Gazeteci Hiba Barakat, “Yakındaki zeytinliklerden odun alıp ateş yakarak çocuklarının kıyafetlerini kurutmak isteyen anneleri tanıyınca buradaki umudu ve hayatı görüyorsunuz. Çadırlarını kaybeden aileler, gidecek başka hiçbir yeri kalmadığı için komşularıyla bir arada barınmaya çalışıyorlar. Buradaki önemli bir gıda deposu da sular altında kaldı. Özellikle kış aylarında buradaki gıda rezervine güvenen pek çok kişi için trajik bir kayıp oldu bu durum. Kampın banyoları da tamamen hasar görerek sular altında kaldı. Tuvaleti kullanmak için dondurucu soğuk suda ilerlemeye çalışan çocukları görebiliyorsunuz.”
Geçtiğimiz son on yılda dünya, milyonlarca Suriyeliyi evlerinden çıkarılmaktan koruyamadı. Burada yaşamak zorunda kalan insanların kışın yağan yağmur ve kardan dolayı düzgün bir barınak bulamamaları çifte trajediyi doğurdu.
Beyaz Baretliler ve diğer yerel yardım ekipleri ellerinden geleni yapıyorlar. Ancak dünyanın önümüzde duran bu insanlık trajedisine uyanmasına ihtiyacımız var. Milyonlarca insan evlerini terk etmeye zorlandı. Yerinden edilen insanların kaldığı bu kötü şartlara sahip kampların iyileştirilmesi gerekiyor. BM her konuda olduğu gibi bu konuda da etkisiz kaldı.
Bu kötü gidişat daha ne kadar devam ettirilebilir?
İdlib'deki insani kriz önlenebilir olduğu kadar öngörülebilir de. Her kış kamplar taşıyor ve her kış yürek burkan görüntüler sosyal medyada paylaşılıyor. Hiç kimse buna şaşırdığını iddia edemez.

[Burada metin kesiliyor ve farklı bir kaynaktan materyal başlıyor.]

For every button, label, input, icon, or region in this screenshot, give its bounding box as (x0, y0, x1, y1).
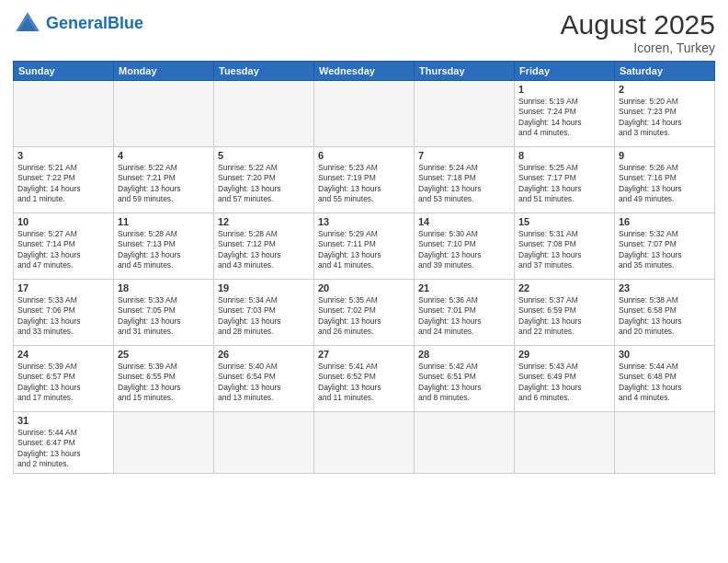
calendar-cell: 12Sunrise: 5:28 AM Sunset: 7:12 PM Dayli… (214, 213, 314, 280)
calendar-cell: 16Sunrise: 5:32 AM Sunset: 7:07 PM Dayli… (615, 213, 715, 280)
day-number: 31 (17, 415, 109, 426)
calendar-cell: 21Sunrise: 5:36 AM Sunset: 7:01 PM Dayli… (415, 280, 515, 346)
calendar-table: SundayMondayTuesdayWednesdayThursdayFrid… (13, 61, 715, 474)
calendar-cell: 28Sunrise: 5:42 AM Sunset: 6:51 PM Dayli… (415, 346, 515, 412)
calendar-cell: 10Sunrise: 5:27 AM Sunset: 7:14 PM Dayli… (14, 213, 114, 280)
calendar-cell: 26Sunrise: 5:40 AM Sunset: 6:54 PM Dayli… (214, 346, 314, 412)
day-number: 10 (17, 216, 109, 227)
calendar-cell: 18Sunrise: 5:33 AM Sunset: 7:05 PM Dayli… (114, 280, 214, 346)
calendar-cell (314, 81, 415, 147)
calendar-week-row: 10Sunrise: 5:27 AM Sunset: 7:14 PM Dayli… (14, 213, 715, 280)
calendar-cell: 13Sunrise: 5:29 AM Sunset: 7:11 PM Dayli… (314, 213, 415, 280)
day-info: Sunrise: 5:28 AM Sunset: 7:13 PM Dayligh… (118, 229, 210, 271)
calendar-week-row: 1Sunrise: 5:19 AM Sunset: 7:24 PM Daylig… (14, 81, 715, 147)
calendar-cell: 19Sunrise: 5:34 AM Sunset: 7:03 PM Dayli… (214, 280, 314, 346)
calendar-week-row: 17Sunrise: 5:33 AM Sunset: 7:06 PM Dayli… (14, 280, 715, 346)
calendar-cell: 14Sunrise: 5:30 AM Sunset: 7:10 PM Dayli… (415, 213, 515, 280)
day-info: Sunrise: 5:43 AM Sunset: 6:49 PM Dayligh… (518, 362, 610, 404)
calendar-cell: 22Sunrise: 5:37 AM Sunset: 6:59 PM Dayli… (515, 280, 615, 346)
day-info: Sunrise: 5:29 AM Sunset: 7:11 PM Dayligh… (318, 229, 410, 271)
calendar-cell: 4Sunrise: 5:22 AM Sunset: 7:21 PM Daylig… (114, 147, 214, 213)
calendar-cell: 7Sunrise: 5:24 AM Sunset: 7:18 PM Daylig… (415, 147, 515, 213)
day-info: Sunrise: 5:26 AM Sunset: 7:16 PM Dayligh… (619, 163, 711, 205)
month-year: August 2025 (561, 9, 715, 40)
day-info: Sunrise: 5:25 AM Sunset: 7:17 PM Dayligh… (518, 163, 610, 205)
calendar-cell (114, 81, 214, 147)
day-info: Sunrise: 5:35 AM Sunset: 7:02 PM Dayligh… (318, 295, 410, 338)
day-number: 1 (518, 84, 610, 95)
day-info: Sunrise: 5:39 AM Sunset: 6:55 PM Dayligh… (118, 362, 210, 404)
day-header-sunday: Sunday (14, 62, 114, 81)
calendar-cell: 27Sunrise: 5:41 AM Sunset: 6:52 PM Dayli… (314, 346, 415, 412)
day-info: Sunrise: 5:30 AM Sunset: 7:10 PM Dayligh… (418, 229, 510, 271)
day-number: 9 (619, 150, 711, 161)
calendar-cell: 23Sunrise: 5:38 AM Sunset: 6:58 PM Dayli… (615, 280, 715, 346)
day-info: Sunrise: 5:33 AM Sunset: 7:05 PM Dayligh… (118, 295, 210, 338)
day-info: Sunrise: 5:31 AM Sunset: 7:08 PM Dayligh… (518, 229, 610, 271)
calendar-cell: 1Sunrise: 5:19 AM Sunset: 7:24 PM Daylig… (515, 81, 615, 147)
calendar-cell: 8Sunrise: 5:25 AM Sunset: 7:17 PM Daylig… (515, 147, 615, 213)
calendar-cell (415, 412, 515, 474)
calendar-cell (214, 81, 314, 147)
day-info: Sunrise: 5:42 AM Sunset: 6:51 PM Dayligh… (418, 362, 510, 404)
calendar-cell: 9Sunrise: 5:26 AM Sunset: 7:16 PM Daylig… (615, 147, 715, 213)
day-number: 25 (118, 349, 210, 360)
page: GeneralBlue August 2025 Icoren, Turkey S… (0, 0, 728, 563)
calendar-cell: 17Sunrise: 5:33 AM Sunset: 7:06 PM Dayli… (14, 280, 114, 346)
day-number: 14 (418, 216, 510, 227)
calendar-cell: 20Sunrise: 5:35 AM Sunset: 7:02 PM Dayli… (314, 280, 415, 346)
day-number: 21 (418, 282, 510, 293)
day-header-friday: Friday (515, 62, 615, 81)
day-info: Sunrise: 5:37 AM Sunset: 6:59 PM Dayligh… (518, 295, 610, 338)
day-header-monday: Monday (114, 62, 214, 81)
calendar-cell (114, 412, 214, 474)
calendar-week-row: 24Sunrise: 5:39 AM Sunset: 6:57 PM Dayli… (14, 346, 715, 412)
calendar-cell: 3Sunrise: 5:21 AM Sunset: 7:22 PM Daylig… (14, 147, 114, 213)
day-number: 16 (619, 216, 711, 227)
day-info: Sunrise: 5:20 AM Sunset: 7:23 PM Dayligh… (619, 97, 711, 139)
day-header-saturday: Saturday (615, 62, 715, 81)
day-info: Sunrise: 5:24 AM Sunset: 7:18 PM Dayligh… (418, 163, 510, 205)
day-info: Sunrise: 5:21 AM Sunset: 7:22 PM Dayligh… (17, 163, 109, 205)
calendar-cell (314, 412, 415, 474)
day-info: Sunrise: 5:36 AM Sunset: 7:01 PM Dayligh… (418, 295, 510, 338)
day-info: Sunrise: 5:28 AM Sunset: 7:12 PM Dayligh… (218, 229, 310, 271)
day-number: 7 (418, 150, 510, 161)
day-info: Sunrise: 5:44 AM Sunset: 6:48 PM Dayligh… (619, 362, 711, 404)
day-number: 2 (619, 84, 711, 95)
title-block: August 2025 Icoren, Turkey (561, 9, 715, 55)
day-header-wednesday: Wednesday (314, 62, 415, 81)
day-number: 18 (118, 282, 210, 293)
calendar-cell: 11Sunrise: 5:28 AM Sunset: 7:13 PM Dayli… (114, 213, 214, 280)
day-number: 24 (17, 349, 109, 360)
day-number: 23 (619, 282, 711, 293)
day-number: 8 (518, 150, 610, 161)
day-info: Sunrise: 5:22 AM Sunset: 7:21 PM Dayligh… (118, 163, 210, 205)
day-number: 26 (218, 349, 310, 360)
day-info: Sunrise: 5:34 AM Sunset: 7:03 PM Dayligh… (218, 295, 310, 338)
calendar-cell (515, 412, 615, 474)
day-number: 20 (318, 282, 410, 293)
day-info: Sunrise: 5:33 AM Sunset: 7:06 PM Dayligh… (17, 295, 109, 338)
day-info: Sunrise: 5:27 AM Sunset: 7:14 PM Dayligh… (17, 229, 109, 271)
calendar-cell (615, 412, 715, 474)
day-number: 28 (418, 349, 510, 360)
logo-general: General (46, 14, 108, 32)
calendar-week-row: 3Sunrise: 5:21 AM Sunset: 7:22 PM Daylig… (14, 147, 715, 213)
calendar-cell: 2Sunrise: 5:20 AM Sunset: 7:23 PM Daylig… (615, 81, 715, 147)
day-number: 5 (218, 150, 310, 161)
calendar-cell: 24Sunrise: 5:39 AM Sunset: 6:57 PM Dayli… (14, 346, 114, 412)
day-info: Sunrise: 5:40 AM Sunset: 6:54 PM Dayligh… (218, 362, 310, 404)
day-number: 6 (318, 150, 410, 161)
day-info: Sunrise: 5:19 AM Sunset: 7:24 PM Dayligh… (518, 97, 610, 139)
calendar-week-row: 31Sunrise: 5:44 AM Sunset: 6:47 PM Dayli… (14, 412, 715, 474)
logo-blue: Blue (108, 14, 143, 32)
day-number: 13 (318, 216, 410, 227)
day-number: 4 (118, 150, 210, 161)
day-header-tuesday: Tuesday (214, 62, 314, 81)
day-info: Sunrise: 5:22 AM Sunset: 7:20 PM Dayligh… (218, 163, 310, 205)
day-info: Sunrise: 5:38 AM Sunset: 6:58 PM Dayligh… (619, 295, 711, 338)
day-number: 15 (518, 216, 610, 227)
day-number: 29 (518, 349, 610, 360)
logo: GeneralBlue (13, 9, 143, 39)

Gazeteci Hiba Barakat, “Bu durum BM'nin ve Suriye'deki uluslararası yardım sisteminin 10 yıllık başarısızlığından kaynaklanan sistematik bir sorun. Gerçek anlamda sistematik bir çözüme de ihtiyacı var. Son yaşanan sel felaketinden etkilenen insanların çoğu rejim ve Rusya'nın 2019'daki ağır bombardımanı nedeniyle evlerinden zorla çıkarıldı ve buraya yerleşmek zorunda kaldı. Ve yine birçoğu yıllardır tarım arazilerinde yaşamak zorunda kalıyor. Hâlâ evlerine dönemeyenler için uygun, güvenli barınaklar ve hizmetler sağlaması ve gelecekteki felaketleri önlemek için ciddi adımlar atması için BM'ye baskı uygulamalıyız.”